◆ What you need to do
Report each line of the data that includes the word "اعتبار".

Start of Available data

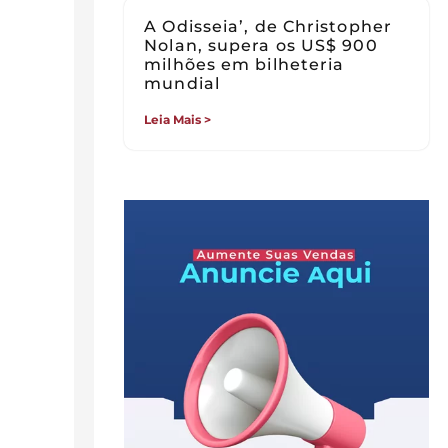
A Odisseia’, de Christopher
Nolan, supera os US$ 900
milhões em bilheteria
mundial
Leia Mais >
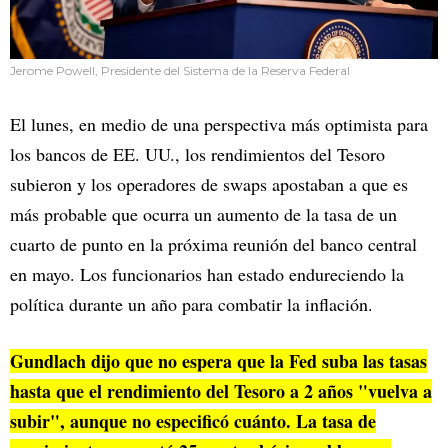
Jerome Powell, Presidente del Sistema de la Reserva Federal
El lunes, en medio de una perspectiva más optimista para
los bancos de EE. UU., los rendimientos del Tesoro
subieron y los operadores de swaps apostaban a que es
más probable que ocurra un aumento de la tasa de un
cuarto de punto en la próxima reunión del banco central
en mayo. Los funcionarios han estado endureciendo la
política durante un año para combatir la inflación.
Gundlach dijo que no espera que la Fed suba las tasas
hasta que el rendimiento del Tesoro a 2 años "vuelva a
subir", aunque no especificó cuánto. La tasa de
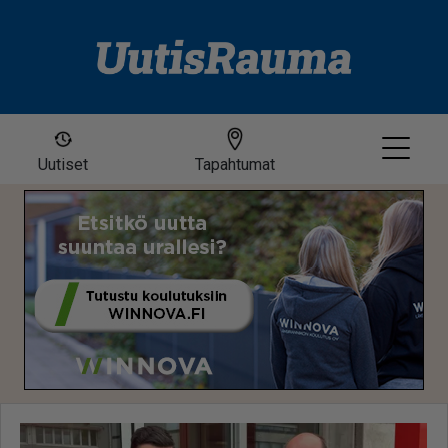
Uutiset
Tapahtumat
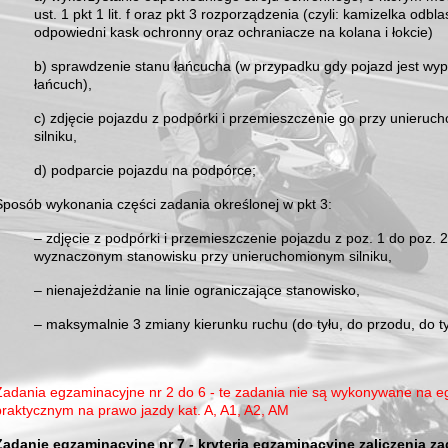
ust. 1 pkt 1 lit. f oraz pkt 3 rozporządzenia (czyli: kamizelka odbl
odpowiedni kask ochronny oraz ochraniacze na kolana i łokcie)
b) sprawdzenie stanu łańcucha (w przypadku gdy pojazd jest wy
łańcuch),
c) zdjęcie pojazdu z podpórki i przemieszczenie go przy unieru
silniku,
d) podparcie pojazdu na podpórce;
Sposób wykonania części zadania określonej w pkt 3:
– zdjęcie z podpórki i przemieszczenie pojazdu z poz. 1 do poz. 
wyznaczonym stanowisku przy unieruchomionym silniku,
– nienajeżdżanie na linie ograniczające stanowisko,
– maksymalnie 3 zmiany kierunku ruchu (do tyłu, do przodu, do ty
Zadania egzaminacyjne nr 2 do 6 - te zadania nie są wykonywane na e
praktycznym na prawo jazdy kat. A, A1, A2, AM
Zadanie egzaminacyjne nr 7 - kryteria egzaminacyjne zaliczenia z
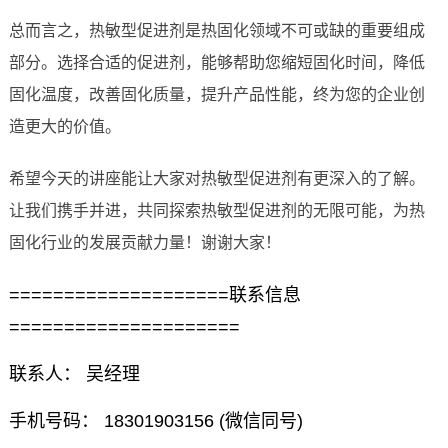
总而言之，热敏型促进剂是热固化领域不可或缺的重要组成
部分。选择合适的促进剂，能够帮助您缩短固化时间，降低
固化温度，改善固化质量，提升产品性能，终为您的企业创
造更大的价值。
希望今天的讲座能让大家对热敏型促进剂有更深入的了解。
让我们携手并进，共同探索热敏型促进剂的无限可能，为热
固化行业的发展贡献力量！谢谢大家！
====================联系信息
=====================
联系人： 吴经理
手机号码： 18301903156 (微信同号)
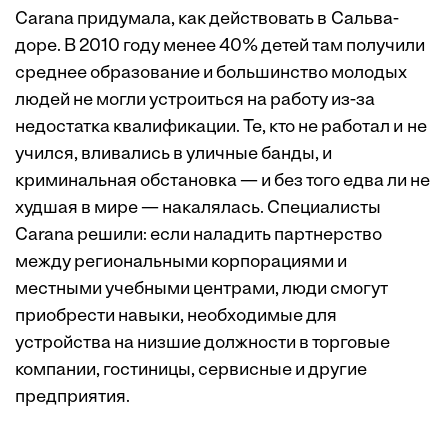
Carana придумала, как действовать в Сальва­
доре. В 2010 году менее 40% детей там получили
среднее образование и большинство молодых
людей не могли устроиться на работу из-за
недостатка квалификации. Те, кто не работал и не
учился, вливались в уличные банды, и
криминальная обстановка — и без того едва ли не
худшая в мире — накалялась. Специалисты
Carana решили: если наладить партнерство
между региональными корпорациями и
местными учебными центрами, люди смогут
приобрести навыки, необходимые для
устройства на низшие должности в торговые
компании, гостиницы, сервисные и другие
предприятия.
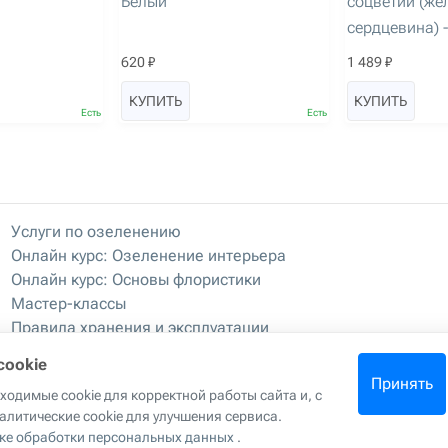
Белый
соцветий (жё
сердцевина) 
620 ₽
1 489 ₽
КУПИТЬ
КУПИТЬ
Есть
Есть
Услуги по озеленению
Онлайн курс: Озеленение интерьера
Онлайн курс: Основы флористики
Мастер-классы
Правила хранения и эксплуатации
cookie
Принять
одимые cookie для корректной работы сайта и, с
ла копирования материалов с сайта
|
Политика обработки персона
алитические cookie для улучшения сервиса.
данных
ке обработки персональных данных
.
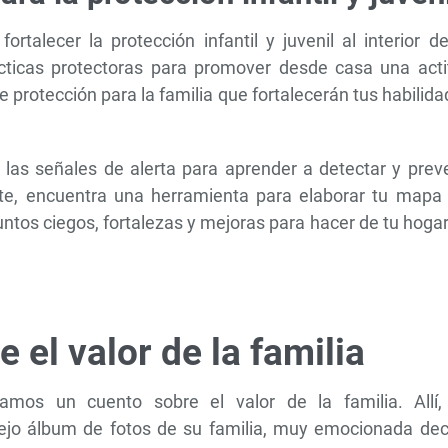
ortalecer la protección infantil y juvenil al interior d
ácticas protectoras para promover desde casa una acti
 protección para la familia que fortalecerán tus habilid
las señales de alerta para aprender a detectar y preve
ente, encuentra una herramienta para elaborar tu mapa 
puntos ciegos, fortalezas y mejoras para hacer de tu hoga
 el valor de la familia
amos un cuento sobre el valor de la familia. Allí,
iejo álbum de fotos de su familia, muy emocionada dec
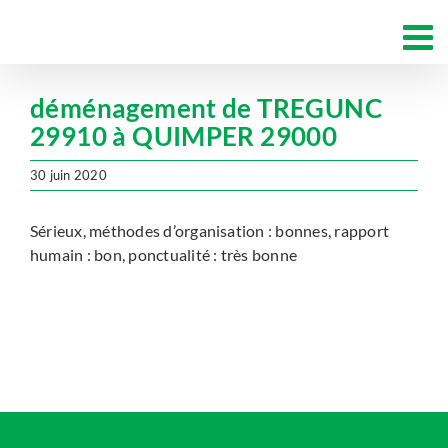
Passer
au
contenu
déménagement de TREGUNC
29910 à QUIMPER 29000
30 juin 2020
Sérieux, méthodes d’organisation : bonnes, rapport
humain : bon, ponctualité : très bonne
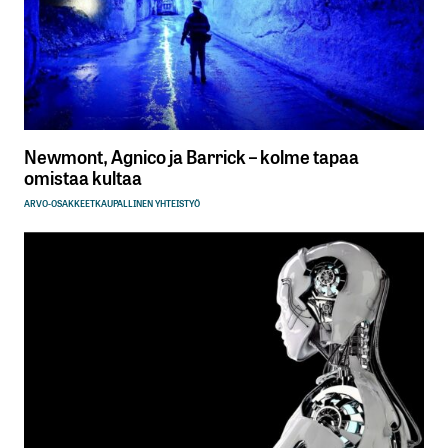
Newmont, Agnico ja Barrick – kolme tapaa
omistaa kultaa
ARVO-OSAKKEET
KAUPALLINEN YHTEISTYÖ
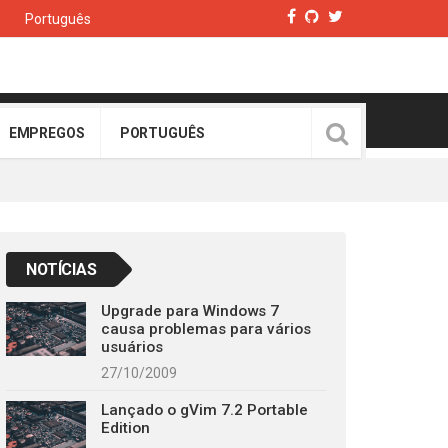
Português
EMPREGOS
PORTUGUÊS
NOTÍCIAS
Upgrade para Windows 7
causa problemas para vários
usuários
27/10/2009
Lançado o gVim 7.2 Portable
Edition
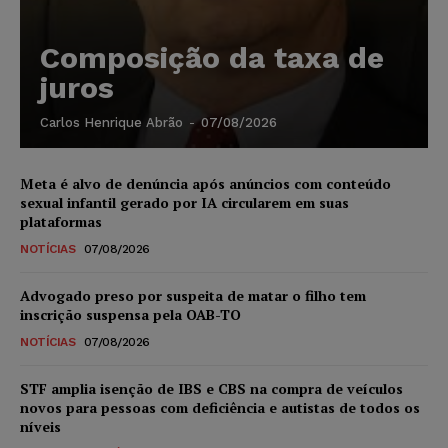
Composição da taxa de
juros
Carlos Henrique Abrão
-
07/08/2026
Meta é alvo de denúncia após anúncios com conteúdo
sexual infantil gerado por IA circularem em suas
plataformas
NOTÍCIAS
07/08/2026
Advogado preso por suspeita de matar o filho tem
inscrição suspensa pela OAB-TO
NOTÍCIAS
07/08/2026
STF amplia isenção de IBS e CBS na compra de veículos
novos para pessoas com deficiência e autistas de todos os
níveis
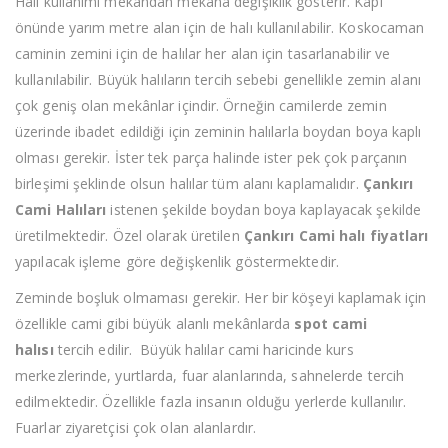
Halı kullanımı mekândan mekâna değişiklik gösterir. Kapı
önünde yarım metre alan için de halı kullanılabilir. Koskocaman
caminin zemini için de halılar her alan için tasarlanabilir ve
kullanılabilir. Büyük halıların tercih sebebi genellikle zemin alanı
çok geniş olan mekânlar içindir. Örneğin camilerde zemin
üzerinde ibadet edildiği için zeminin halılarla boydan boya kaplı
olması gerekir. İster tek parça halinde ister pek çok parçanın
birleşimi şeklinde olsun halılar tüm alanı kaplamalıdır.
Çankırı
Cami Halıları
istenen şekilde boydan boya kaplayacak şekilde
üretilmektedir. Özel olarak üretilen
Çankırı Cami halı fiyatları
yapılacak işleme göre değişkenlik göstermektedir.
Zeminde boşluk olmaması gerekir. Her bir köşeyi kaplamak için
özellikle cami gibi büyük alanlı mekânlarda
spot cami
halısı
tercih edilir. Büyük halılar cami haricinde kurs
merkezlerinde, yurtlarda, fuar alanlarında, sahnelerde tercih
edilmektedir. Özellikle fazla insanın olduğu yerlerde kullanılır.
Fuarlar ziyaretçisi çok olan alanlardır.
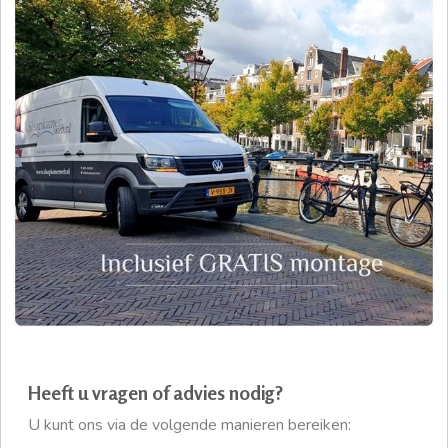
Heeft u vragen of advies nodig?
U kunt ons via de volgende manieren bereiken:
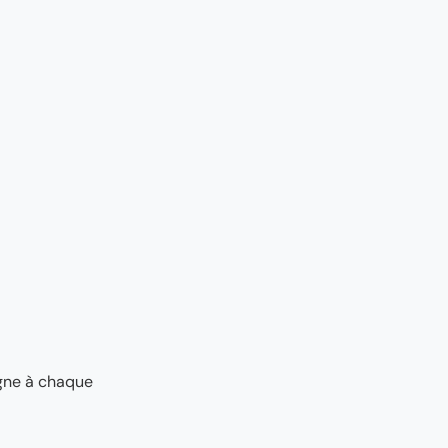
agne à chaque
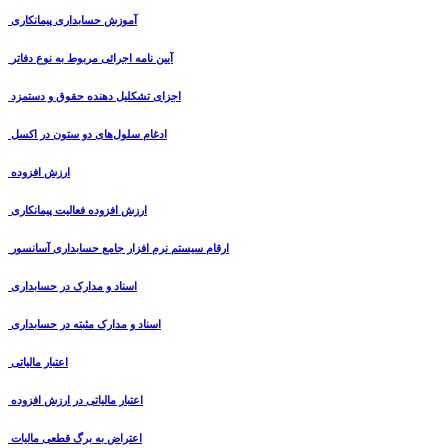
آموزش حسابداری پیمانکاری
آیین نامه اجرائی مربوط به نوع دفاتر
اجزای تشکلیل دهنده حقوق و دستمزد
ادغام سلول‌های دو ستون در اکسل
ارزش افزوده
ارزش افزوده فعالیت پیمانکاری
ارقام سیستم نرم افزار جامع حسابداری آسانسور
اسناد و مدارک در حسابداری
اسناد و مدارک مثبته در حسابداری
اعتبار مالیاتی
اعتبار مالیاتی در ارزش افزوده
اعتراض به برگ قطعی مالیات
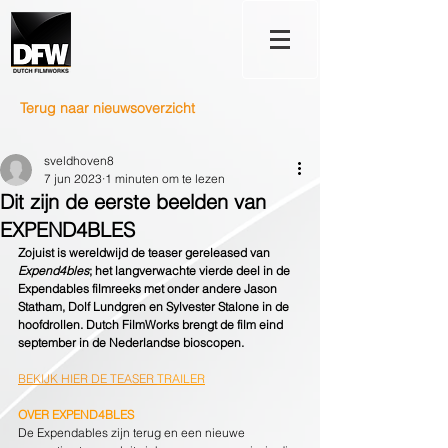
Terug naar nieuwsoverzicht
sveldhoven8
7 jun 2023
1 minuten om te lezen
Dit zijn de eerste beelden van
EXPEND4BLES
Zojuist is wereldwijd de teaser gereleased van 
Expend4bles
; het langverwachte vierde deel in de 
Expendables filmreeks met onder andere Jason 
Statham, Dolf Lundgren en Sylvester Stalone in de 
hoofdrollen. Dutch FilmWorks brengt de film eind 
september in de Nederlandse bioscopen.
BEKIJK HIER DE TEASER 
TRAILER
OVER EXPEND4BLES
De Expendables zijn terug en een nieuwe 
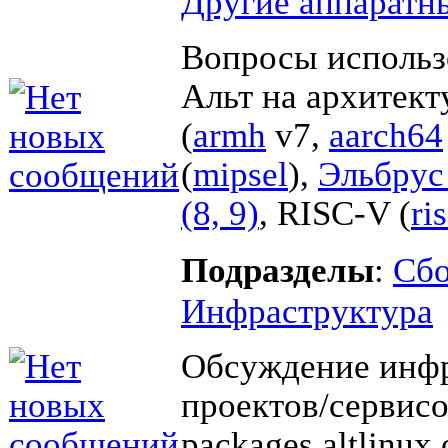
Другие аппаратн
Вопросы использ
Альт на архитек
(
armh
v7,
aarch64
(
mipsel
),
Эльбрус 
(8, 9)
, RISC-V (
ri
Подразделы
:
Cбо
Инфраструктура
Обсуждение инф
проектов/сервисо
packages.altlinux.o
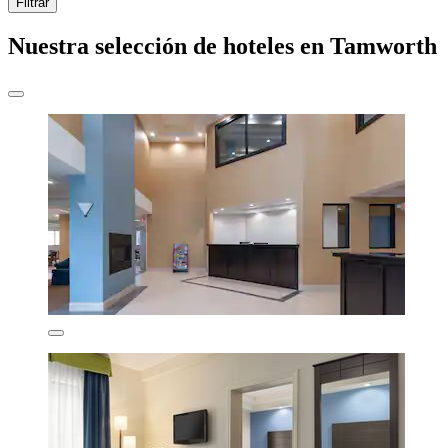
Filtrar
Nuestra selección de hoteles en Tamworth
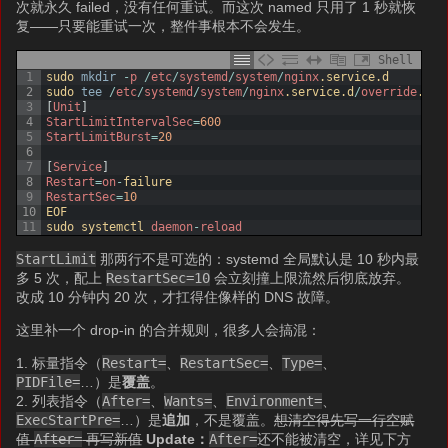
次就永久 failed，没有任何重试。而这次 named 只用了 1 秒就恢
复——只要能重试一次，整件事根本不会发生。
Shell
1
sudo 
mkdir
-
p
/
etc
/
systemd
/
system
/
nginx
.service
.d
2
sudo 
tee
/
etc
/
systemd
/
system
/
nginx
.service
.d
/
override
.con
3
[
Unit
]
4
StartLimitIntervalSec
=
600
5
StartLimitBurst
=
20
6
7
[
Service
]
8
Restart
=
on
-
failure
9
RestartSec
=
10
10
EOF
11
sudo 
systemctl 
daemon
-
reload
StartLimit
那两行不是可选的：systemd 全局默认是 10 秒内最
多 5 次，配上
RestartSec=10
会立刻撞上限流然后彻底放弃。
改成 10 分钟内 20 次，才扛得住像样的 DNS 故障。
这里补一个 drop-in 的合并规则，很多人会搞混：
1. 标量指令（
Restart=
、
RestartSec=
、
Type=
、
PIDFile=
…）是
覆盖
。
2. 列表指令（
After=
、
Wants=
、
Environment=
、
ExecStartPre=
…）是
追加
，不是覆盖。
想清空得先写一行空赋
值
After=
再写新值
Update：
After=
还不能被清空，详见下方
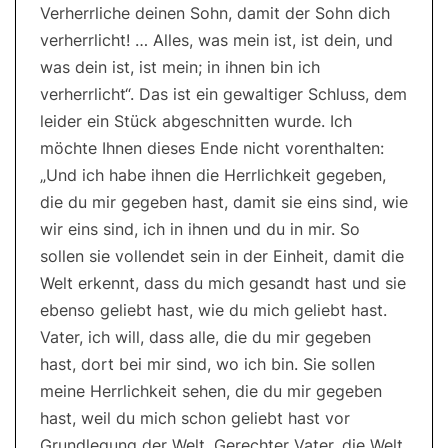
Verherrliche deinen Sohn, damit der Sohn dich
verherrlicht! … Alles, was mein ist, ist dein, und
was dein ist, ist mein; in ihnen bin ich
verherrlicht“. Das ist ein gewaltiger Schluss, dem
leider ein Stück abgeschnitten wurde. Ich
möchte Ihnen dieses Ende nicht vorenthalten:
„Und ich habe ihnen die Herrlichkeit gegeben,
die du mir gegeben hast, damit sie eins sind, wie
wir eins sind, ich in ihnen und du in mir. So
sollen sie vollendet sein in der Einheit, damit die
Welt erkennt, dass du mich gesandt hast und sie
ebenso geliebt hast, wie du mich geliebt hast.
Vater, ich will, dass alle, die du mir gegeben
hast, dort bei mir sind, wo ich bin. Sie sollen
meine Herrlichkeit sehen, die du mir gegeben
hast, weil du mich schon geliebt hast vor
Grundlegung der Welt. Gerechter Vater, die Welt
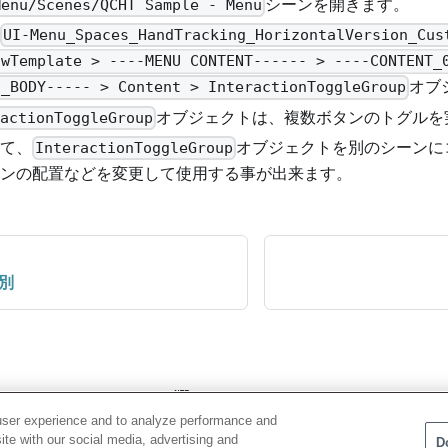
シーンを開きます。
Menu/Scenes/QCHT Sample - Menu
UI-Menu_Spaces_HandTracking_HorizontalVersion_Cus
owTemplate > ----MENU CONTENT------ > ----CONTENT_
オブ
1_BODY----- > Content > InteractionToggleGroup
オブジェクトは、複数ボタンのトグルを
ractionToggleGroup
て、
オブジェクトを別のシーンに
InteractionToggleGroup
ンの配置などを変更して使用する事が出来ます。
判別
user experience and to analyze performance and
ite with our social media, advertising and
D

End of Available data

◆ Exercise response
اعتبار مالیاتی
اعتبار مالیاتی در ارزش افزوده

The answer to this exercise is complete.